The first step: Deny everything. This will give you many months of time, because the international community will have great difficulty finding a common line. When the evidence becomes overwhelming, admit wrongdoing and promise to cooperate fully with the IAEA from now on. You don’t have to keep this promise, because the Viennese authorities don’t have enough authority to really mend your stuff. Whatever you say, never admit that nuclear weapons are your concern. If you are a Muslim country, obtain a fatwa from a willing imam proving that nuclear weapons are incompatible with Islam. It’s true that none of your fellow Muslim countries will buy that, but some in the West will. And complain loudly about the Israeli nuclear program, which the West has tacitly tolerated. That looks good in the Arab world. But don’t deny the Holocaust, or you’ll spoil things even with many of your sympathizers. Most importantly, insist on your “inalienable right” to the peaceful use of nuclear energy as enshrined in the Non-Proliferation Treaty. Blame the nuclear powers for trying to monopolize the political and economic benefits of nuclear power. This is particularly well received in the Third World and in the Non-Aligned Movement. Threats of withdrawing from the Non-Proliferation Treaty, on the other hand, are less advisable. This will only draw unnecessary public attention to you.

 If your nuclear program becomes the subject of international negotiations before you reach weapons capability, you’ll have to buy time. Make concessions. Pull them back again. Offer them again etc. etc. Keep insisting on your right to enrichment – even if the UN Security Council has long since stripped you of this right. You hardly have to fear harsh sanctions, given the rivalries among the members of the Security Council. And if you are lucky enough to have large oil and gas reserves, then the sanctions will likely remain soft. Because the economic and energy policy interests of some members of the Security Council will ensure that these countries do not treat you too harshly. After all, you are a sought-after business partner.

But help also comes from other directions. The IAEA, for example, will be divided. Some will argue that a nuclear watchdog must also bite, and thus call for  hard measures. On the other hand, those who see the IAEA as an authority for the improvement of the world will openly or secretly sympathize with you despite all your misconduct and will prevent any unequivocal statements about your program. And a large part of the non-proliferation experts from the numerous think tanks around the world will argue in your favor. After lengthy weighing of all the facts, these experts will come to the conclusion that the US is actually responsible for the misery. On the other hand, they will be more lenient towards you. They will be content to state that you are presumed innocent until proven guilty. By now you will be under such strict international scrutiny that you will no longer be able to buy anything in the international market.

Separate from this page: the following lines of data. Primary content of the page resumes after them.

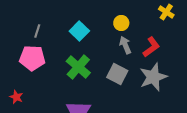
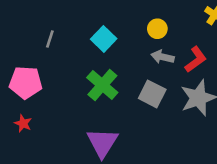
gray arrow: (125, 45) -> (162, 57), turned -54
pink pentagon: (32, 58) -> (26, 82), moved

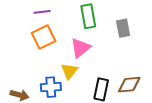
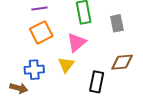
brown diamond: (129, 85) -> (122, 62), moved
blue cross: (51, 87) -> (34, 70), moved

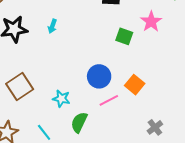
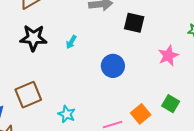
green square: (124, 36) -> (171, 104), moved
blue circle: (99, 76) -> (113, 66), moved

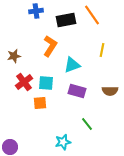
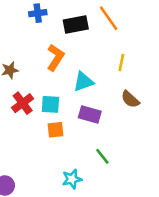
brown semicircle: (110, 91) -> (130, 99), moved, turned 42
orange square: (40, 103) -> (55, 130), moved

But that doesn’t matter. Because you now have everything you need. Time is on your side. Don’t lose your nerve now. Don’t argue that you need nuclear weapons because your neighbors have them. Instead, never tire of emphasizing the capabilities of your conventional forces. Otherwise, your neighbors may be tempted to take out your program with a pre-emptive military strike, as Israel did with Iraq in 1981 and Syria in 2007. If you follow this advice, you are almost guaranteed success. The only question you would then have to resolve is how you intend to announce your breakthrough to nuclear power. Do you prefer to remain a „virtual nuclear power“ or would you like to announce your rise to the nuclear club with a hearty nuclear test? But that’s really up to you to decide! So now you have used up billions of dollars and a lot of political capital. You are largely isolated politically. Your neighbors hate you even more now than before. And the number of American forces on your doorstep has even increased. Does it all add up to a net gain? Well, maybe not quite to the profit you had hoped for when you once embarked on the arduous endeavor. But who ever said being a nuclear power was easy?